Work instruction >>
Would you output the following records verbatim and skip the images in them?

[Data extract — start]

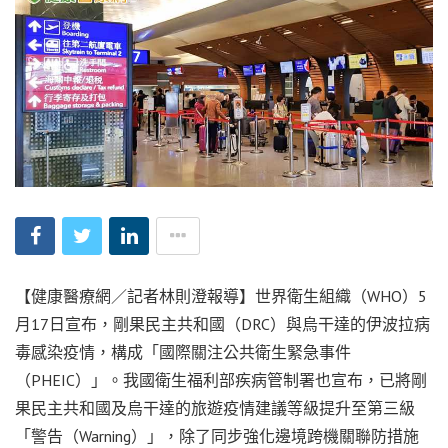
【健康醫療網／記者林則澄報導】世界衛生組織（WHO）5
月17日宣布，剛果民主共和國（DRC）與烏干達的伊波拉病
毒感染疫情，構成「國際關注公共衛生緊急事件
（PHEIC）」。我國衛生福利部疾病管制署也宣布，已將剛
果民主共和國及烏干達的旅遊疫情建議等級提升至第三級
「警告（Warning）」，除了同步強化邊境跨機關聯防措施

[Data extract — finish]

Solved exercise >>
【健康醫療網／記者林則澄報導】世界衛生組織（WHO）5
月17日宣布，剛果民主共和國（DRC）與烏干達的伊波拉病
毒感染疫情，構成「國際關注公共衛生緊急事件
（PHEIC）」。我國衛生福利部疾病管制署也宣布，已將剛
果民主共和國及烏干達的旅遊疫情建議等級提升至第三級
「警告（Warning）」，除了同步強化邊境跨機關聯防措施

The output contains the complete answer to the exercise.